Stories and systems change: #OneLess and the Marine CoLABoration

Out now, a short film shares the story of #OneLess and how this experimental campaign is changing the way Londoners drink water, from single-use plastic bottles to refilling and reusing.
15 dec 2021

#OneLess is an initiative of the Marine CoLABoration (CoLAB), established in 2015 to explore how NGOs might collaborate and communicate more effectively on marine conservation issues.

The Marine CoLAB is the corner stone of our Valuing the Ocean programme, set up because research commissioned from Forum for the Future on the gaps and needs for marine conservation had shown us two things. One, the organisations focused on ocean protection needed to share knowledge and work more collaboratively across sectors. Two, people – from the general public to policymakers – didn’t have ocean protection on their radar. They didn’t understand why a healthy ocean mattered to them or society, or what they could do to protect it.

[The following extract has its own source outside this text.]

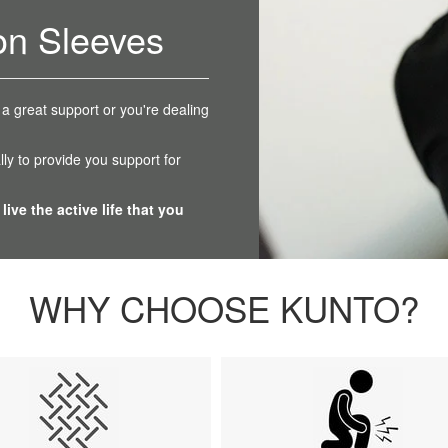
on Sleeves
 a great support or you're dealing
ly to provide you support for
live the active life that you
WHY CHOOSE KUNTO?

The CoLAB initially brought together nine NGOs with a breadth of interests, expertise and areas of operation. Some focused on marine conservation, others specialized in economics, law, social science, communications and/or systems change. Participation was funded by CGF – recognizing that it takes resource to collaborate – and facilitated by FoAM, experts in ‘lab-type’ approaches which bring organisations together to innovate and accelerate change.

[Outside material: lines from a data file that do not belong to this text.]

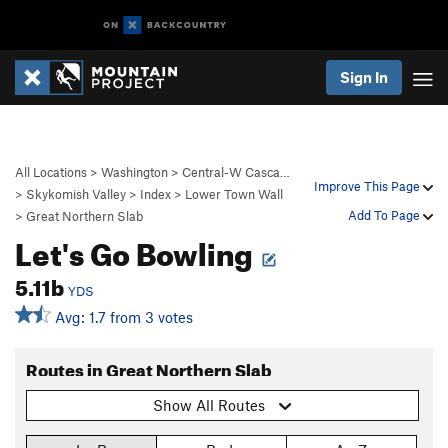
Sign In
All Locations
>
Washington
>
Central-W Casca…
Improve This Page
>
Skykomish Valley
>
Index
>
Lower Town Wall
Add To Page
>
Great Northern Slab
Let's Go Bowling
5.11b
YDS
Avg: 1.7 from 3 votes
Routes in Great Northern Slab
Show All Routes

Through a programme of workshops, the CoLAB established ‘outstanding levels of collaboration and trust’ among the group and the ‘CoLABoratory’ approach: experimental, values based and systemic. A values-based approach is one that drives action through promoting the connection between people’s values – what they care about – and the benefits of a healthy ocean. A systems-change approach identifies the levers for change across a system and builds the networks necessary to pull those levers. Connecting the dots and communicating a compelling ocean ‘story’ are key.

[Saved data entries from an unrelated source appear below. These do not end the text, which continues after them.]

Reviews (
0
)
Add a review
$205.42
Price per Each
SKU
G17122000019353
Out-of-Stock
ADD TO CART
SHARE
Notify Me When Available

The approach has underpinned all the CoLAB has achieved since. We see this clearly in the success of its very first ‘experiment’ – what became the #OneLess campaign. CoLAB member Zoological Society of London (ZSL) was working with Selfridges department store to raise awareness of the problem of plastic in the ocean. This was in the days pre Blue Planet II, and the challenge was how to get people in a city like London to care about the impact of throwaway plastic and influence lasting change.

#OneLess Fountain Outside The Tate © ZSL Credit Alice Chamberlain

The CoLAB solution was to use the single-use plastic water bottle as a ‘flagship species’ to highlight to Londoners their city to sea connections via the River Thames and inspire change through a story of personal agency and ocean protection (rather than a focus on city waste reduction). Hence, the naming of the #OneLess campaign – everyone’s actions make a difference – and the brand design and messaging which reinforce the idea of ocean connection, from the strapline ‘because everything we do touches the ocean’ to visuals like the #OneLess whale holding up London’s iconic skyline.

The CoLAB team also mapped the system of hydration on the go in London. This identified areas of intervention – the challenges and opportunities for change – across key dimensions, including policy, infrastructure, business practice and innovation, and behavioural norms. Influencing the policy of the then newly elected London Mayor, Sadiq Khan, was a particular focus.

Six years on, the #OneLess film tells the story of the campaign’s success: national policy influence; policy change in London; £5 million investment in refill infrastructure from the London Mayor and Thames Water; the #OneLess Pioneer Network of businesses and organisations across London, catalysing change through networks and supply chains that reach worldwide; cutting edge science and cross-sector collaboration; and shifting public norms. By 2020, the fountains had dispensed refill water equivalent to 32 million single-use plastic bottles, saving more than £150 million.

As the campaign wraps up in London, the team has produced the #OneLess toolkit to share with anyone interested in system changing approaches whether for single use plastic or other issues.